— Exercise —
Leave out every picture, then transcribe the rest of the listing exactly.

— Records to use —
--- --- ---

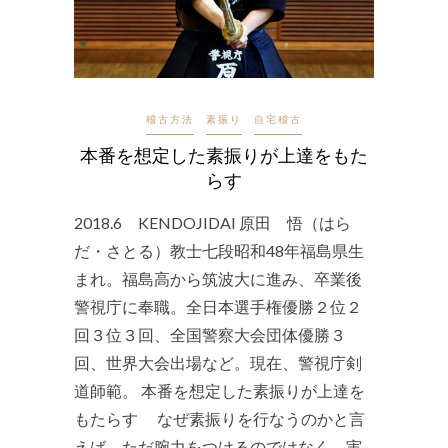
稽古方法
素振り
自宅稽古
本番を想定した素振りが上達をもた
らす
2018.6 KENDOJIDAI 原田 悟（はら
だ・さとる）教士七段昭和48年福島県生
まれ。福島高から筑波大に進み、卒業後
警視庁に奉職。全日本選手権優勝２位２
回３位３回、全国警察大会団体優勝３
回、世界大会出場など。現在、警視庁剣
道師範。 本番を想定した素振りが上達を
もたらす なぜ素振りを行なうのかと言
えば、ただ腕力をつけるのではなく、実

--- --- ---

— Task result —
稽古方法
素振り
自宅稽古
本番を想定した素振りが上達をもた
らす
2018.6 KENDOJIDAI 原田 悟（はら
だ・さとる）教士七段昭和48年福島県生
まれ。福島高から筑波大に進み、卒業後
警視庁に奉職。全日本選手権優勝２位２
回３位３回、全国警察大会団体優勝３
回、世界大会出場など。現在、警視庁剣
道師範。 本番を想定した素振りが上達を
もたらす なぜ素振りを行なうのかと言
えば、ただ腕力をつけるのではなく、実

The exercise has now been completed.